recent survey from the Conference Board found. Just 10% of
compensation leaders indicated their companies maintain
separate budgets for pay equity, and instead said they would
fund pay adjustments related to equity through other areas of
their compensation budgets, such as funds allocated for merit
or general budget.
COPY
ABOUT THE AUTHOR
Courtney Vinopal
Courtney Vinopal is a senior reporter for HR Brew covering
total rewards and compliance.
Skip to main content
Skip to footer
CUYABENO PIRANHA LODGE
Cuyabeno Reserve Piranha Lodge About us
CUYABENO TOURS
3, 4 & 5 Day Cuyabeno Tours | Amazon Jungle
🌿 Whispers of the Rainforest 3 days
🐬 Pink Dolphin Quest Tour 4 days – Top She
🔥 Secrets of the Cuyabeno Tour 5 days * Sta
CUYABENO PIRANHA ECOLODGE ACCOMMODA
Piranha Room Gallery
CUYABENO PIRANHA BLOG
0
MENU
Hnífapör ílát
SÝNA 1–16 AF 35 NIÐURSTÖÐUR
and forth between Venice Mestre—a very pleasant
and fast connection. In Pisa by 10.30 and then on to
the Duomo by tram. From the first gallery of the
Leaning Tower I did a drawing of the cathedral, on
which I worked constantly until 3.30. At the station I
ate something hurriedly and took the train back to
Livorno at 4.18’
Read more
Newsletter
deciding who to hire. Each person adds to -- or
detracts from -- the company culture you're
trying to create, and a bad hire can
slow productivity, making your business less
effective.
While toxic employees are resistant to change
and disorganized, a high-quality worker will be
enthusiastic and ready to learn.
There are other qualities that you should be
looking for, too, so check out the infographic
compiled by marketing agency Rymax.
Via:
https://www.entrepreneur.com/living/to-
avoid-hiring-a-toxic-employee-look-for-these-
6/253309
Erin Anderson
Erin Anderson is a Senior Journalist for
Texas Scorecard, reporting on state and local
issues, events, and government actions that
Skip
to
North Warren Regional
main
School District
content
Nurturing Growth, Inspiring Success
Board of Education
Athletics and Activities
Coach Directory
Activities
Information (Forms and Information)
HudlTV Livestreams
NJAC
+===+
| WHAT IS REQUIRED |
For the word "toxic", count the lines of the records above that hold it and state only that count.

| YOUR SOLUTION |
2